From 73a75c497b612bbacb352373070c7391205d4c73 Mon Sep 17 00:00:00 2001
From: Marek Wolan <marek.wolan@methods.co.uk>
Date: Thu, 25 Jan 2024 13:13:50 +0000
Subject: [PATCH] Fix test

---
 .../network/hardware/nodes/router.py          | 21 ++++++++++--
 .../assets/configs/bad_primaite_session.yaml  | 17 ++++++++++
 .../configs/eval_only_primaite_session.yaml   | 17 ++++++++++
 tests/assets/configs/multi_agent_session.yaml | 34 +++++++++++++++++++
 .../assets/configs/test_primaite_session.yaml | 17 ++++++++++
 .../configs/train_only_primaite_session.yaml  | 17 ++++++++++
 .../_simulator/_network/test_container.py     | 24 ++++++++++---
 7 files changed, 140 insertions(+), 7 deletions(-)

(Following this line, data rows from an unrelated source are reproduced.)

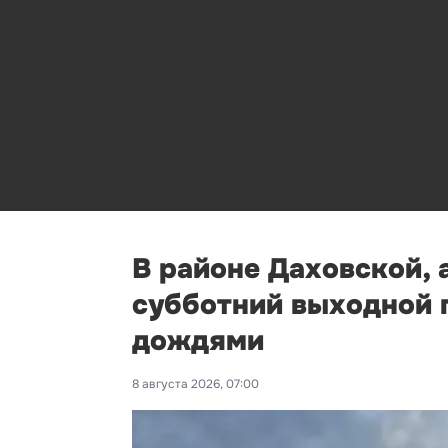
В районе Даховской, 
субботний выходной п
дождями
8 августа 2026, 07:00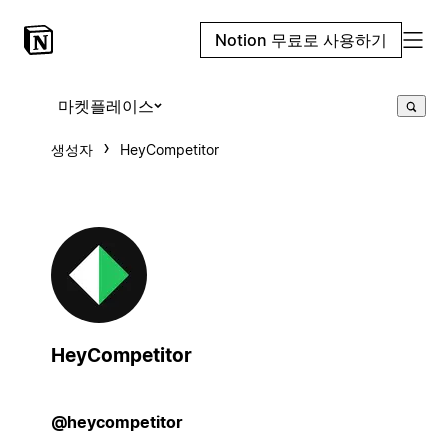
Notion 무료로 사용하기
마켓플레이스
생성자
HeyCompetitor
HeyCompetitor
@heycompetitor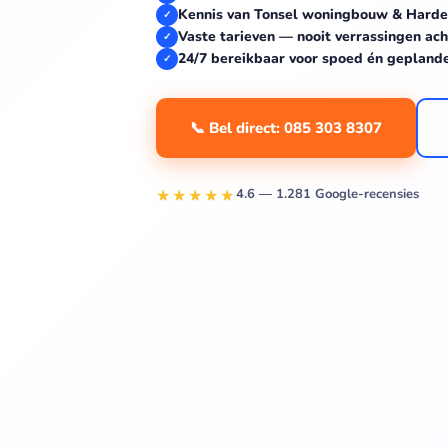
Kennis van Tonsel woningbouw & Harde
✓
Vaste tarieven — nooit verrassingen ach
✓
24/7 bereikbaar voor spoed én gepland
✓
📞 Bel direct: 085 303 8307
★★★★★
4.6 — 1.281 Google-recensies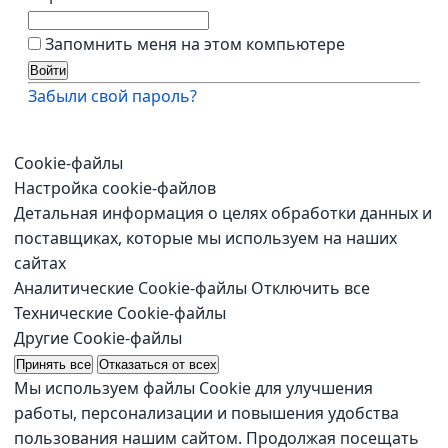
Запомнить меня на этом компьютере
Забыли свой пароль?
Cookie-файлы
Настройка cookie-файлов
Детальная информация о целях обработки данных и
поставщиках, которые мы используем на наших
сайтах
Аналитические Cookie-файлы
Отключить все
Технические Cookie-файлы
Другие Cookie-файлы
Принять все
Отказаться от всех
Мы используем файлы Cookie для улучшения
работы, персонализации и повышения удобства
пользования нашим сайтом. Продолжая посещать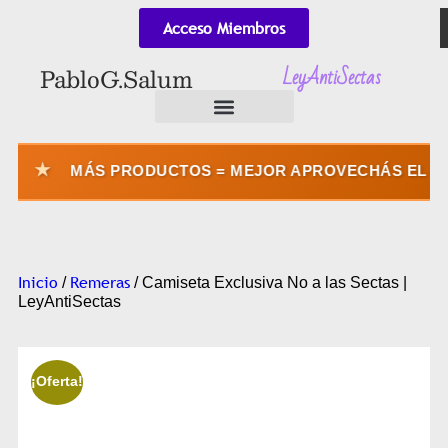
Acceso Miembros
LeyAntiSectas
Pablo G. Salum
★
MÁS PRODUCTOS = MEJOR APROVECHÁS EL ENVÍO
Inicio
Remeras
/
/ Camiseta Exclusiva No a las Sectas |
LeyAntiSectas
¡Oferta!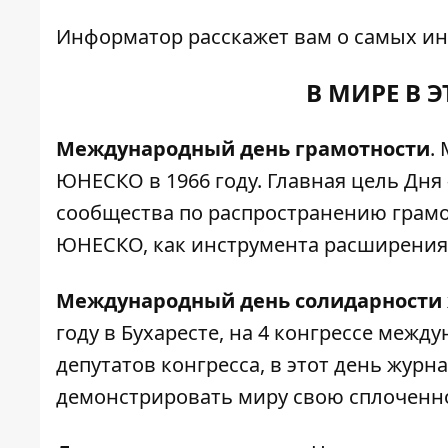
Информатор
расскажет вам о самых ин
В МИРЕ В 
Международный день грамотности
.
ЮНЕСКО в 1966 году. Главная цель Дн
сообщества по распространению грамо
ЮНЕСКО, как инструмента расширения
Международный день солидарности
году в Бухаресте, на 4 конгрессе меж
депутатов конгресса, в этот день жур
демонстрировать миру свою сплоченно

diff --git a/src/primaite/simulator/network/hardware/nodes/router.py b/src/primaite/simulator/network/hardware/nodes/router.py
index 0c5d0ce9..41c14967 100644
--- a/src/primaite/simulator/network/hardware/nodes/router.py
+++ b/src/primaite/simulator/network/hardware/nodes/router.py
@@ -90,7 +90,7 @@ class AccessControlList(SimComponent):
     implicit_rule: ACLRule
     max_acl_rules: int = 25
     _acl: List[Optional[ACLRule]] = [None] * 24
-    _default_config: dict[int, dict] = {}
+    _default_config: Dict[int, dict] = {}
     """Config dict describing how the ACL list should look at episode start"""
 
     def __init__(self, **kwargs) -> None:
@@ -109,6 +109,21 @@ class AccessControlList(SimComponent):
         vals_to_keep = {"implicit_action", "max_acl_rules", "acl"}
         self._original_state = self.model_dump(include=vals_to_keep, exclude_none=True)
 
+        for i, rule in enumerate(self._acl):
+            if not rule:
+                continue
+            self._default_config[i] = {"action": rule.action.name}
+            if rule.src_ip_address:
+                self._default_config[i]["src_ip"] = str(rule.src_ip_address)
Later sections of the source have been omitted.